I painfully remember when the NASDAQ, the US index for technology stocks, peaked at the height of the dotcom bubble. It went on to by crash by close to 80% and it took nearly 15 years to once again attain similar levels. During the heat of dot com fever, NASDAQ stocks had been on an average P/E of around 80.
Surely nobody would be so stupid as to push tech company shares up so high again, would they? It appears they would, over in China. The Economist pointed out recently that the Shenzen Exchange, which is China’s tech stock equivalent, is sitting on a trailing P/E of 64. And the country’s ChiNext index for startup companies has reached a P/E of nearly 140 — and there have even been directors warning about hyping of their companies’ shares.
Tell your mates
Just like here in the West, when everyone was jumping on the “get-rich-quick” bandwagon and talk of the next hot tech stock replaced pub conversations across the country that had previously been about football and telly, retail investors in China are rushing to open trading accounts and get stuck in. Oh, and a lot of the cash is coming from people who’ve previously made a mint in an overheating property market — and something seems strangely familiar about that too.
There really is no question of whether the Chinese stock market is heading for a bust — it is, without a doubt — but we just have no idea when. When the Western bubble burst in early 2000, there was no obvious change that triggered it. All that really happened was that people started to notice what had been under their noses for quite some time.
Oh yes!
There was, they started to realise, no way that those tech companies could all make enough profit to justify their sky-high valuations. Quite a lot, in fact, were actually a bit short of cash and had no earnings in sight, and it was inevitable that some of them were even going to go bust rather than all turning into new Microsofts.
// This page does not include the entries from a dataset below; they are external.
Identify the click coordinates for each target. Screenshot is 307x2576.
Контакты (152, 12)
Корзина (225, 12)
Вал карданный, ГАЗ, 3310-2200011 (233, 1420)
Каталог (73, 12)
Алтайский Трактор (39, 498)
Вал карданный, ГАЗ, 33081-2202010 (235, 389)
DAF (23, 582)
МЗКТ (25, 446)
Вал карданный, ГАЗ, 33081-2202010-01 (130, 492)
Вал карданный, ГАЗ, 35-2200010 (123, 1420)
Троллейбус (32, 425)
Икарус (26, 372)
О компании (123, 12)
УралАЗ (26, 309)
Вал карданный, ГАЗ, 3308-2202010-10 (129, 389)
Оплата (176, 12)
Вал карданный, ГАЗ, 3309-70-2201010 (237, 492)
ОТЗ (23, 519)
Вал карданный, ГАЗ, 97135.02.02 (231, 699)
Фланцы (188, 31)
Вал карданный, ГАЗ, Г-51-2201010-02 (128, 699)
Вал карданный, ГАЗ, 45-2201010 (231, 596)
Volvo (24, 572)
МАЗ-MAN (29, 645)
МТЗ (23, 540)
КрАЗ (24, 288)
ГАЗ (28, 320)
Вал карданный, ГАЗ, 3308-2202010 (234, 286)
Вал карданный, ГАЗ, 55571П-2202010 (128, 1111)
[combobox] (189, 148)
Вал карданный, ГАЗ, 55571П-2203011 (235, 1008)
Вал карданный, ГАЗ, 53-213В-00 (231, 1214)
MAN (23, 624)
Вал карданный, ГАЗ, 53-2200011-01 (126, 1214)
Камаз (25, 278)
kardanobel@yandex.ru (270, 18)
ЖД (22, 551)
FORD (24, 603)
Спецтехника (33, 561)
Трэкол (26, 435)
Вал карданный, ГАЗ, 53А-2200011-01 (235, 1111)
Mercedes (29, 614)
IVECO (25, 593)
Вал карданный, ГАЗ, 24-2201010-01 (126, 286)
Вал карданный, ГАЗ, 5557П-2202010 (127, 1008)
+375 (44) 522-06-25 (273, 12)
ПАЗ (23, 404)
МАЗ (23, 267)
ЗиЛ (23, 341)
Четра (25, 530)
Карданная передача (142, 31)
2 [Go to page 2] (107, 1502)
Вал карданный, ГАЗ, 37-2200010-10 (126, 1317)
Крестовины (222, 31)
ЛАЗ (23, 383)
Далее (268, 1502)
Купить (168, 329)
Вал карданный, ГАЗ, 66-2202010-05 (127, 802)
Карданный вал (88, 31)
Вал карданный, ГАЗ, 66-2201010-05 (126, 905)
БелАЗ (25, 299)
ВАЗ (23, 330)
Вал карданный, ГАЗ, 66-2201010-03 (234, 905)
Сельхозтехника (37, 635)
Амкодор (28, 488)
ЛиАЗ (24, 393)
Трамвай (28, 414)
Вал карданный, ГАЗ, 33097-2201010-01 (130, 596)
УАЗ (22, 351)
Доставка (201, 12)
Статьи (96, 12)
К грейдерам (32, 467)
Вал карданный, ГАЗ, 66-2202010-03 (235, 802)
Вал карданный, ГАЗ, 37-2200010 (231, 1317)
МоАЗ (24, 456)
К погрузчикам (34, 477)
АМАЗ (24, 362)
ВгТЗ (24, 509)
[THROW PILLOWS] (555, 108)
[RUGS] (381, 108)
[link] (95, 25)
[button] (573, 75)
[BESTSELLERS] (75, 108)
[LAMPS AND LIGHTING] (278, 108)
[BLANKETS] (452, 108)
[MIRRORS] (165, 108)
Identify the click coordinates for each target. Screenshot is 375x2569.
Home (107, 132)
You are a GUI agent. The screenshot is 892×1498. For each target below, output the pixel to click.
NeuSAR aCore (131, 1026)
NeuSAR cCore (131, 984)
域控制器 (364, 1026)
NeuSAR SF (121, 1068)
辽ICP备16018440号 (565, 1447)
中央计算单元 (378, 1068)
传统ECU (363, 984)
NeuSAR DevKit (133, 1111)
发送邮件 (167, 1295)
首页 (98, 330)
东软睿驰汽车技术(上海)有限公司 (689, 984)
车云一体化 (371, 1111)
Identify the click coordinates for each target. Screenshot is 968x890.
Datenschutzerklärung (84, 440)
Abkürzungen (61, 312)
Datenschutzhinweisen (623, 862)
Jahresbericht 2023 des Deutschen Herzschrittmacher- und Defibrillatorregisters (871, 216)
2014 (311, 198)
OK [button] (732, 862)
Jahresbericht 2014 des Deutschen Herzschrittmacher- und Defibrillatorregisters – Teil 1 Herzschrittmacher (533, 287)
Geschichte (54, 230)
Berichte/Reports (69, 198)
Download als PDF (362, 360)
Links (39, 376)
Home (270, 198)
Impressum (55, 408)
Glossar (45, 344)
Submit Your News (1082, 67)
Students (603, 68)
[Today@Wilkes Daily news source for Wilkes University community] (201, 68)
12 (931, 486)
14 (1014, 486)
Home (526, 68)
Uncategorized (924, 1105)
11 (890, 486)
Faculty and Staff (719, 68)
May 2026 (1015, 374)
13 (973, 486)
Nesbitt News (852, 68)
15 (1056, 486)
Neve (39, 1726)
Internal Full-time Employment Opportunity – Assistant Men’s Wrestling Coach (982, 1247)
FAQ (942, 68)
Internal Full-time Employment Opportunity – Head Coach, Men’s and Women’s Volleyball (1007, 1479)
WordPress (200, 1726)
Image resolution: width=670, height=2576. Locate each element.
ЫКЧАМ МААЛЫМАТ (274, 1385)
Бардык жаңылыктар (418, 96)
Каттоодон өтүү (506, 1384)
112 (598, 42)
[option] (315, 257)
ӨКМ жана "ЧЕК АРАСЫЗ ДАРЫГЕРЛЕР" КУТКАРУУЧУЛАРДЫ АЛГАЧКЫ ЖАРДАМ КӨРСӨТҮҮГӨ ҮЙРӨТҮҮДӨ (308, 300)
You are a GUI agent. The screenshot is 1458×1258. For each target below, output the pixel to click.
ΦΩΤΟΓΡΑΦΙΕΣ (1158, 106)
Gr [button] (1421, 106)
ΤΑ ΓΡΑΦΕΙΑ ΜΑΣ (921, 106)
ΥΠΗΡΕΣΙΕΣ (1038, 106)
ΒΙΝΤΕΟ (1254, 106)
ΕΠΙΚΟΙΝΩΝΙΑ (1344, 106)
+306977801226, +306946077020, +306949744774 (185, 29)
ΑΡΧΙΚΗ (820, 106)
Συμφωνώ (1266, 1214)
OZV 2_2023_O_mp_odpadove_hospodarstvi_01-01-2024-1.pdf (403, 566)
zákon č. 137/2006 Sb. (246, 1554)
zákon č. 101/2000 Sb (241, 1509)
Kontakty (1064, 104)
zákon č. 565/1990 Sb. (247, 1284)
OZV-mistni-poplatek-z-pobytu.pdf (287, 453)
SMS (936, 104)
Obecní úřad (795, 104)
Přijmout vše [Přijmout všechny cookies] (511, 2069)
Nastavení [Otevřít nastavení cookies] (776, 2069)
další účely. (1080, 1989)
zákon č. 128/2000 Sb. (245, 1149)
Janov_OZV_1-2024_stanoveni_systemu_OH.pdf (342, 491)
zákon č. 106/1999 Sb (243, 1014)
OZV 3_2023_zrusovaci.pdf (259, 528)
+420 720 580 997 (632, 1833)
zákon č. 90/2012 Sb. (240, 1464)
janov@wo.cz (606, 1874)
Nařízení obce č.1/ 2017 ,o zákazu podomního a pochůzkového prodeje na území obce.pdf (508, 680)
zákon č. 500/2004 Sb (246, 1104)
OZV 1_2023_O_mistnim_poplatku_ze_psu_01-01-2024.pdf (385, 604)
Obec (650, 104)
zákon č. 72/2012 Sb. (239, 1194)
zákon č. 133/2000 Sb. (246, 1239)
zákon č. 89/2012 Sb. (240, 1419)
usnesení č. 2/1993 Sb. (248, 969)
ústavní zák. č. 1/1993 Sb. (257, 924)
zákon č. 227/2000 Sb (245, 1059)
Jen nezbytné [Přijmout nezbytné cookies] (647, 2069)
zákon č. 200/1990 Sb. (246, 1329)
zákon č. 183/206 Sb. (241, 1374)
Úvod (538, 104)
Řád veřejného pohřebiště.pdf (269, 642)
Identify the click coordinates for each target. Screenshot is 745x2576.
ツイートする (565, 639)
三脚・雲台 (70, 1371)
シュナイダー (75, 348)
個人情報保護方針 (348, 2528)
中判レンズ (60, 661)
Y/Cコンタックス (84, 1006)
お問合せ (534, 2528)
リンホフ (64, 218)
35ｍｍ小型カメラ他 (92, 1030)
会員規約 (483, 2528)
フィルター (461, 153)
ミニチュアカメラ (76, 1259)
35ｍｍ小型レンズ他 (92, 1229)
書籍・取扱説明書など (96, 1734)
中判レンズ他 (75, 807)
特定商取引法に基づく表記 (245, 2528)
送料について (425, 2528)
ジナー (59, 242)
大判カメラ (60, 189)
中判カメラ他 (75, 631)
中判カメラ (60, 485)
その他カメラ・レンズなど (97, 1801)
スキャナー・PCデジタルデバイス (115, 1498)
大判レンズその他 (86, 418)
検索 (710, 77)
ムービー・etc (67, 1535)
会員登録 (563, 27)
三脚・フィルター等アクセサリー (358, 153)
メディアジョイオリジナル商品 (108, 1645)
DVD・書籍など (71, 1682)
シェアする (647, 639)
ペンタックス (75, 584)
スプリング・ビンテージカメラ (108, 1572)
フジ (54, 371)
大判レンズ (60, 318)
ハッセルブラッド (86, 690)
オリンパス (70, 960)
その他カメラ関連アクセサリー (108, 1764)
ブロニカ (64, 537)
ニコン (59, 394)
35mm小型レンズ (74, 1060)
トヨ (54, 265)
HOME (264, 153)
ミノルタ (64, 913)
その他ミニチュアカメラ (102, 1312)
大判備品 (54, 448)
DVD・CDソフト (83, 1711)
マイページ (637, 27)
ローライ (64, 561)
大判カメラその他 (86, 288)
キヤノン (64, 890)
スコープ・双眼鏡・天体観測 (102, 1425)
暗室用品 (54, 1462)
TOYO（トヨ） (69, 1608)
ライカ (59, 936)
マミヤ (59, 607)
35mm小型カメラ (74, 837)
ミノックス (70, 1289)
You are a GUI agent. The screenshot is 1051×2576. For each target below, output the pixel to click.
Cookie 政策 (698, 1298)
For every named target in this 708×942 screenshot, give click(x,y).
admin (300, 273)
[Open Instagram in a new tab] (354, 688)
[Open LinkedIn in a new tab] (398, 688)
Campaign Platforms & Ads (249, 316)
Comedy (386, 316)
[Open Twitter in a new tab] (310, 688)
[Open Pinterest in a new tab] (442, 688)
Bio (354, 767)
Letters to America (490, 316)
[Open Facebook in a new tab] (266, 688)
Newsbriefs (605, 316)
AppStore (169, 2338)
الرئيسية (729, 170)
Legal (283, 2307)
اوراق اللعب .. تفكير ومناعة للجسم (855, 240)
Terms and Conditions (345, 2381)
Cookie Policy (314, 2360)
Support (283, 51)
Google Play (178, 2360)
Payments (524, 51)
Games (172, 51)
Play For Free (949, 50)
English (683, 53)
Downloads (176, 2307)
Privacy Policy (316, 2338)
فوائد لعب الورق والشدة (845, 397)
The big questions for us now, given that we can’t hope to guess the timing, are how badly will Western markets be affected when the Chinese crash happens, and should we get out of shares just to be on the safe side?
In reality, the Chinese crash shouldn’t hurt the Chinese economy as much as the dotcom crash hurt the UK and US. China’s publicly-quoted companies still account for a relatively small portion of the overall economy, and “safe” shares like banks are still on relatively modest ratings in China.
Here in the West, the FTSE 100 is on a P/E of around 16, with even the NASDAQ only rated on a trailing multiple of about 23. And the Hong Kong market, to which a number of our companies is exposed, is valued a good bit more conservatively than mainland China.
Don’t panic
So no, we shouldn’t panic. We should just keep on looking for those long-term good-value shares, and keep taking the dividends.